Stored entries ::
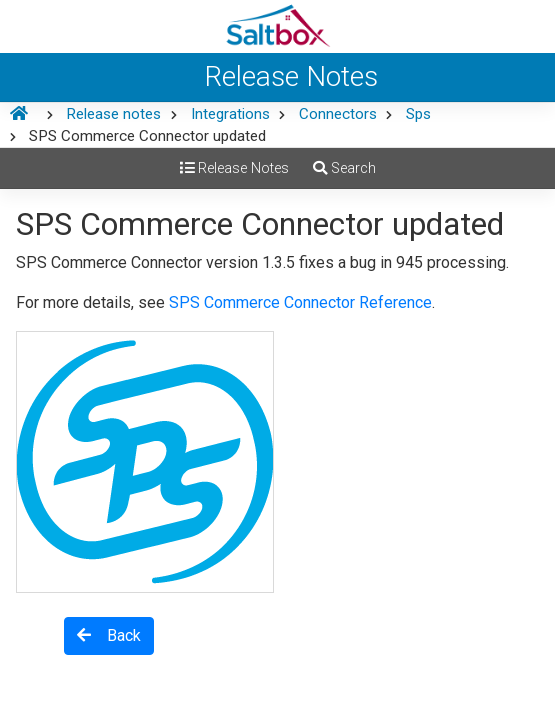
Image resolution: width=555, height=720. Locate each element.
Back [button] (109, 635)
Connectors (338, 114)
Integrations (230, 114)
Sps (418, 114)
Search (344, 168)
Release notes (113, 114)
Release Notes (234, 168)
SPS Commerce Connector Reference (300, 302)
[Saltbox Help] (277, 26)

Your instructions :: From the line containing "Release notes (113, 114)" down to the last line, reproduce the records exactly. Include both ends.

Reply ::
Release notes (113, 114)
Release Notes (234, 168)
SPS Commerce Connector Reference (300, 302)
[Saltbox Help] (277, 26)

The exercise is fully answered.